Буквально через минуту к нам подошли два низкорослых, но очень важных и крутых, по их мнению, субъекта. Один, чернявый и горбоносый, в духе персонажей из «Крестного отца», на гнусавом итальянском потребовал убраться к дьяволу. За спиной коротышек нарисовалась четверка громил, минимум у одного пиджак топорщился от подмышечной кобуры.
Коллега послал итальянца по-русски и гораздо дальше, для наглядности пихнул в пузо, тот завалился в ноги стрелку. Мне захотелось сползти под барную стойку, чтоб не задела случайная пуля, но мафиозники тревожно забормотали: «атенционе, руси!», пострадавший итальянец робко начал извиняться: «скузи, скузи, синьори…». Они ретировались, барсетка с мобильником досталась моему товарищу в качестве трофея.
Оказывается, наша грозная репутация в ближнем европейском окружении нарабатывалась веками.

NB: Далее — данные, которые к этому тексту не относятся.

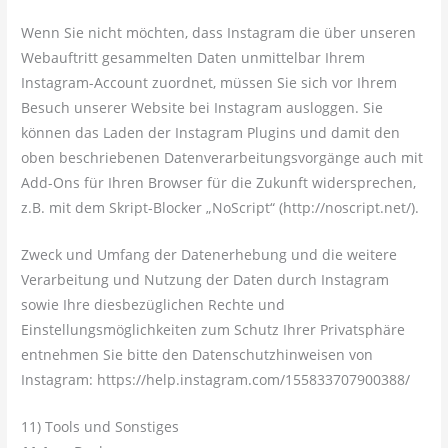
Wenn Sie nicht möchten, dass Instagram die über unseren
Webauftritt gesammelten Daten unmittelbar Ihrem
Instagram-Account zuordnet, müssen Sie sich vor Ihrem
Besuch unserer Website bei Instagram ausloggen. Sie
können das Laden der Instagram Plugins und damit den
oben beschriebenen Datenverarbeitungsvorgänge auch mit
Add-Ons für Ihren Browser für die Zukunft widersprechen,
z.B. mit dem Skript-Blocker „NoScript“ (http://noscript.net/).
Zweck und Umfang der Datenerhebung und die weitere
Verarbeitung und Nutzung der Daten durch Instagram
sowie Ihre diesbezüglichen Rechte und
Einstellungsmöglichkeiten zum Schutz Ihrer Privatsphäre
entnehmen Sie bitte den Datenschutzhinweisen von
Instagram: https://help.instagram.com/155833707900388/
11) Tools und Sonstiges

Отчего же «атенционе, руси!», ну или хотя бы «ахтунг!», никто не сказал ни Наполеону, ни Гитлеру? Дай бог, в этом мире они к власти не прорвутся.
После странного обморока вдруг лучше стал помнить события прошлой жизни, в памяти даже прорезались фамилии авторов выражения «молодая была не молода» – это Ильф и Петров сказали о мадам Грицацуевой. Почаще записывал слова стихотворений и песен, чтобы поддержать репутацию поэта.
Это одновременно и беспокоило. Родной мир не отпускал. Тот обморок был – словно невидимый кукловод натянул вожжи, напомнил: ты у меня на привязи. Руки-ноги слушались как прежде, но даже представить страшно, что случится, если невидимка выключит меня во время дуэли, такой как с Сокульским. Скорее всего, вернусь в первоначальное тело, но уже без головы.
Неприятно. И есть еще одна деталь, которую лучше выяснить тотчас.
– Скажи-ка мне, казак Евсей, когда воевода Ногтев распорядился меня сторожить?
– Так вечером, как в шинок собирались, пан француз.
Вот! Ногтев загодя решил мне покровительствовать. Значит, сведения о Франции – не единственное, что его волнует. Если братская любовь обострится еще горше, молодому воеводе и всей Речи Посполитой может не хватить, чтобы спрятаться от гнева родственника. А в Париже будет человек, Павлу обязанный за охрану в Люблине.
В разведке часто так бывает, служебное и личное переплетено до неразрывности.